Accounting standards, Commonwealth reporting framework and relevant guidelines

The PBO and the Department of Finance (Finance) provided the Committee with information on accounting standards, and the Commonwealth budget and financial reporting framework.5

Charter of Budget Honesty and PGPA Act

The financial management of the Commonwealth is established under two pieces of legislation. The Charter of Budget Honesty Act 1998 establishes the Charter of Budget Honesty, which is a set of rules establishing Commonwealth management and reporting on fiscal performance.

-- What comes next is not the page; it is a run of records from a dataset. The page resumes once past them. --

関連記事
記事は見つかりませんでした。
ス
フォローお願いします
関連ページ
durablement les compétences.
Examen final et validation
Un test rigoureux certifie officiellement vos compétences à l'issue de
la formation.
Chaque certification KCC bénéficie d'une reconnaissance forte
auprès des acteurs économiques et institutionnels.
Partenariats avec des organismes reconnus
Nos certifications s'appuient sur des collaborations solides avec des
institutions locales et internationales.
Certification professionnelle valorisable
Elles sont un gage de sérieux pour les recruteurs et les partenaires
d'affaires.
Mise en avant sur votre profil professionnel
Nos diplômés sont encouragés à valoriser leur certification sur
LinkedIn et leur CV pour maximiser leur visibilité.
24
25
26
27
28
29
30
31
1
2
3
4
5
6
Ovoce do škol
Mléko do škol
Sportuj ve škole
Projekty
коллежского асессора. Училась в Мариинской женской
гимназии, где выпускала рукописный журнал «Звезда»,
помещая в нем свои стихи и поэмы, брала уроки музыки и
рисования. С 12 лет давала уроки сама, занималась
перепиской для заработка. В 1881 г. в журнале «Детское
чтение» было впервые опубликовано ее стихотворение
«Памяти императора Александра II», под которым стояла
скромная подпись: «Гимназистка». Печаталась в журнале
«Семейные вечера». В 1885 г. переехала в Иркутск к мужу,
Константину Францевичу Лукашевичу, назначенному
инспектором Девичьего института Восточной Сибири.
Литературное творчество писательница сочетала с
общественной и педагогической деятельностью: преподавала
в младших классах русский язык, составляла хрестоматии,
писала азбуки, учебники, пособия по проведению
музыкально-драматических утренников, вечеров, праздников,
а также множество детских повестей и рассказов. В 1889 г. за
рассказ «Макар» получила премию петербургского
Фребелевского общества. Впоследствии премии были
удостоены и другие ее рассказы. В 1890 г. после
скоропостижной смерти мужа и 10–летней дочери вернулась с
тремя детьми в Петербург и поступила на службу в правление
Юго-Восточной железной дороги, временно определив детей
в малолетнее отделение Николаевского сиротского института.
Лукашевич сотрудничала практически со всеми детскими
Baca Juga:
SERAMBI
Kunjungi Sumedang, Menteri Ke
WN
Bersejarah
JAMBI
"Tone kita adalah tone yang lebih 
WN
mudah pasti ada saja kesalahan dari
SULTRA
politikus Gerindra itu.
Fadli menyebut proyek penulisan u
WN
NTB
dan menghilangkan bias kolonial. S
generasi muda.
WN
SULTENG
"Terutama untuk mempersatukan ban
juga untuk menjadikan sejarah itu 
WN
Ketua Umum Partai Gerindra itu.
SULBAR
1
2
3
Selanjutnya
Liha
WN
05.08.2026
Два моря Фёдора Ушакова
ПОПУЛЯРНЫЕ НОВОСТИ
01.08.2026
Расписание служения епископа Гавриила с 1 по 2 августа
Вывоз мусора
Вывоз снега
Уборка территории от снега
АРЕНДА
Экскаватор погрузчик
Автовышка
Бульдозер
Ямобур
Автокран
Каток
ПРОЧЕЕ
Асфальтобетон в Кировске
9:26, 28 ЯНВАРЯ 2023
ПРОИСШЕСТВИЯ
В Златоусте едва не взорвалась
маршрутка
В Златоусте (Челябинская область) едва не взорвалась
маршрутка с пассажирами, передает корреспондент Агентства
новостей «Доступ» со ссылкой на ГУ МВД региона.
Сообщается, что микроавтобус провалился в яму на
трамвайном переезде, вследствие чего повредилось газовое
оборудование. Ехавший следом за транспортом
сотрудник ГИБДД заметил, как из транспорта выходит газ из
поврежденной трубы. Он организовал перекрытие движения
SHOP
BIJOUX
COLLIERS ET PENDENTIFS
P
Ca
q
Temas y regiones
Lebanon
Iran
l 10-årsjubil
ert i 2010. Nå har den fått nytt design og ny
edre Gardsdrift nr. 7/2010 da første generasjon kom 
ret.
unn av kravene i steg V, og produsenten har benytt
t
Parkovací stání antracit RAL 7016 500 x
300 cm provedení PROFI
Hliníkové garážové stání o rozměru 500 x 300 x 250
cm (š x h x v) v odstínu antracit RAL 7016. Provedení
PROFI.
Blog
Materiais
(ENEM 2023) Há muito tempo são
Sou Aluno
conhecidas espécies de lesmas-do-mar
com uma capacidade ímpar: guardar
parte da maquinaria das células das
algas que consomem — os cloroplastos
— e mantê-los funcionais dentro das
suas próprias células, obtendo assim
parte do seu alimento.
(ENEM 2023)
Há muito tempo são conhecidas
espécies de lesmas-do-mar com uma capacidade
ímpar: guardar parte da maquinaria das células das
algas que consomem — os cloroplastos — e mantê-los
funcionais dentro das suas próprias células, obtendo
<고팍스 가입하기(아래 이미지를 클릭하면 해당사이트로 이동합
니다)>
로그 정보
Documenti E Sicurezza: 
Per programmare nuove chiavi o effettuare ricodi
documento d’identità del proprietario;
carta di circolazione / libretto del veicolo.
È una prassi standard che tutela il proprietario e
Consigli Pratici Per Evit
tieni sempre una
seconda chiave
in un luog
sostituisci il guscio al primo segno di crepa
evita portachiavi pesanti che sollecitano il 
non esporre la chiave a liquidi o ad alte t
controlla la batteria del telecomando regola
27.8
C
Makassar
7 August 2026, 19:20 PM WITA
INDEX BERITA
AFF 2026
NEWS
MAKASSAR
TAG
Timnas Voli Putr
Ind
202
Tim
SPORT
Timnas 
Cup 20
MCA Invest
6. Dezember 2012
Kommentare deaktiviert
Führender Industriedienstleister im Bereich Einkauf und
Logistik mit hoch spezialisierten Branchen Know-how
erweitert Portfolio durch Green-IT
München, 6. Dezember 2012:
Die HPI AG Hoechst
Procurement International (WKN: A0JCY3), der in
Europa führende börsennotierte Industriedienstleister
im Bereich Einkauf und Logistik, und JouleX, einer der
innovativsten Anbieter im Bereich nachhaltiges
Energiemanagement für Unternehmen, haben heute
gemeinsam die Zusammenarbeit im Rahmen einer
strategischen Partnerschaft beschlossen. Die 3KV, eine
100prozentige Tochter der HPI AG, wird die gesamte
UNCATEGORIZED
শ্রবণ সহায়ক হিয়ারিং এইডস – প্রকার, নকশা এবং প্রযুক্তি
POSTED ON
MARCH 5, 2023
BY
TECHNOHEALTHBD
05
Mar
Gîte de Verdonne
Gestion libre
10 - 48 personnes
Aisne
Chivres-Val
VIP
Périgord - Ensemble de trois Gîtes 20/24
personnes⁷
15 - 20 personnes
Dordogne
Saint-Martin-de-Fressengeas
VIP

The Public Governance, Performance and Accountability Act 2013 (PGPA Act), and the accompanying PGPA Rule 2014, PGPA Financial Reporting Rule 2015 and PGPA Resource Management Guidance (issued by Finance), provide for the financial management of the Commonwealth. All government expenditure is subject to the requirements of the PGPA Act.

Government Finance Statistics reporting framework and accounting standards

The Charter of Budget Honesty requires the application of the Government Finance Statistics (GFS) reporting framework and Australian Accounting Standards (AAS) for Budget reports. GFS are developed by the International Monetary Fund and issued for Australian Government use by the Australian Bureau of Statistics. The PGPA Act and the Corporations Act 2001 mandate the application of AAS for annual financial statements. AAS are issued by the Australian Accounting Standards Board (AASB) and include International Financial Reporting Standards.6 Australian Government financial statements are consistent with the Uniform Presentation Framework (UPF), which is a national agreement designed to provide consistent presentation of government financial information by Australian, state and territory governments on a basis broadly consistent with AASB 1049 Whole of Government and General Government Sector Financial Reporting.7

Budget Papers

The Commonwealth Budget consists of four Budget Papers—these documents present a picture of the Australian Government fiscal position, performance and outlook:
Budget Paper No. 1: Budget Strategy and Outlook provides a range of financial aggregates across the forward estimates period (the budget year plus three additional years)
Budget Paper No. 2: Budget Measures contains details of every new policy measure undertaken since the last Mid-Year Economic and Fiscal Outlook
Budget Paper No. 3: Federal Financial Relations contains information on payments made by the Commonwealth to the States
Budget Paper No. 4: Agency Resourcing contains information on the funding for each Commonwealth entity

Portfolio Budget Statements

Portfolio Budget Statements (PBS) are tabled by the relevant portfolio minister in support of the appropriation for that portfolio proposed in the Budget Papers, with an overview of the portfolio and separate sections for each Commonwealth entity within that portfolio. (The PBS is made available on departmental websites at the same time as the Budget Papers are released.) The PBS provides more detail on the proposed activities and expenditures of each portfolio entity for the Budget year and forward estimate years. Finance provides guidance and templates on the preparation of the PBS—see Guide to Preparing the 2021-22 Portfolio Budget Statements, March 2021.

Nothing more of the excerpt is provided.